You are all cordially invited to the AMLab seminar on Tuesday December 12 at 16:00 in C3.163, where Giorgio Patrini will give a talk titled “Federated learning on vertically partitioned data via entity resolution and homomorphic encryption”. Afterwards there are the usual drinks and snacks!
Consider two data providers, each maintaining private records of different feature sets about common entities. They aim to learn a linear model jointly in a federated setting, namely, data is local and a shared model is trained from locally computed updates. In contrast with most work on distributed learning, in this scenario (i) data is split vertically, i.e. by features, (ii) only one data provider knows the target variable and (iii) entities are not linked across the data providers. Hence, to the challenge of private learning, we add the potentially negative consequences of mistakes in entity resolution.
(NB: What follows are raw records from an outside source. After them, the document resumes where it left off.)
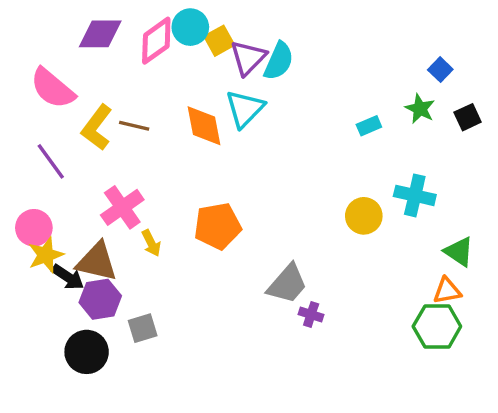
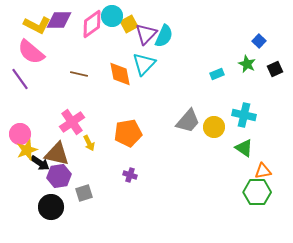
yellow L-shape: (97, 127) -> (37, 25), moved, turned -100
purple line: (51, 161) -> (20, 79), moved
green triangle: (459, 252) -> (244, 148), moved
gray trapezoid: (287, 284) -> (188, 121), moved
purple cross: (311, 314) -> (130, 175), moved

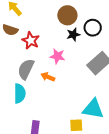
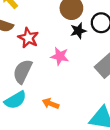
orange arrow: (48, 77) -> (51, 104), moved
cyan semicircle: (20, 93) -> (15, 100), turned 60

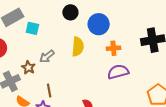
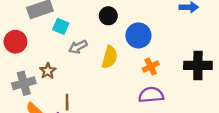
orange cross: (113, 48) -> (151, 67), turned -32
gray arrow: (47, 56) -> (78, 47), moved

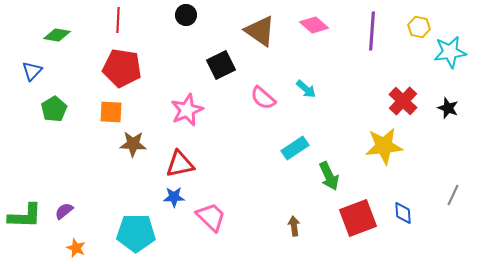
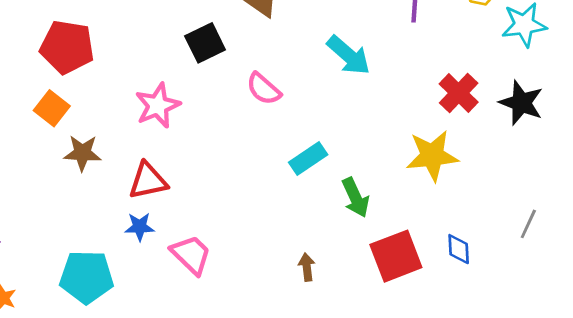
cyan arrow: (306, 89) -> (349, 55), moved, size x1.6
black star: (448, 108) -> (521, 103), size x1.5
orange square: (111, 112) -> (52, 108), turned 35

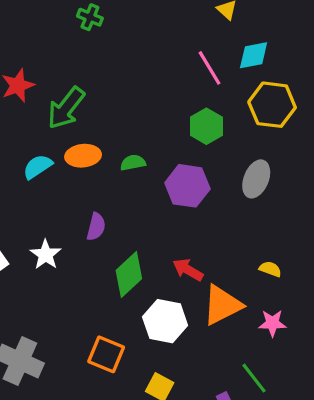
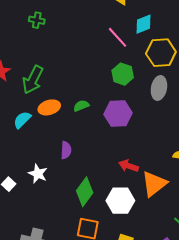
gray ellipse: (256, 179) -> (159, 88), moved
green diamond: (129, 275) -> (85, 192), moved

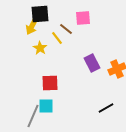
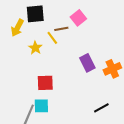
pink square: (83, 18) -> (78, 18), turned -35
yellow arrow: (32, 26) -> (17, 28), moved
brown line: (66, 29) -> (61, 29), turned -48

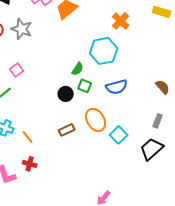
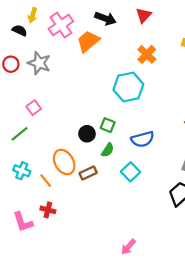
green semicircle: (78, 69) -> (108, 150), moved
blue semicircle: (117, 87) -> (142, 139), moved
orange ellipse: (96, 120) -> (64, 162), moved
cyan square: (119, 135) -> (131, 172), moved

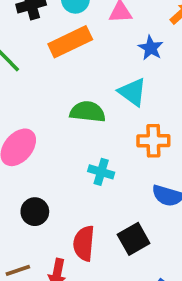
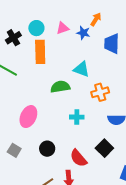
orange rectangle: (70, 42) -> (40, 52), turned -50
blue star: (151, 48) -> (83, 33), moved
red semicircle: (84, 243) -> (78, 158), turned -30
Our contribution is twofold. First, we describe a three-party end-to-end solution in two phases — privacy-preserving entity resolution and federated logistic regression over messages encrypted with an additively homomorphic scheme — , secure against a honest-but-curious adversary. The system allows learning without either exposing data in the clear or sharing which entities the data providers have in common. Our implementation is as accurate as a naive non-private solution that brings all data in one place, and scales to problems with millions of entities with hundreds of features. Second, we provide a formal analysis of the impact of entity resolution on learning.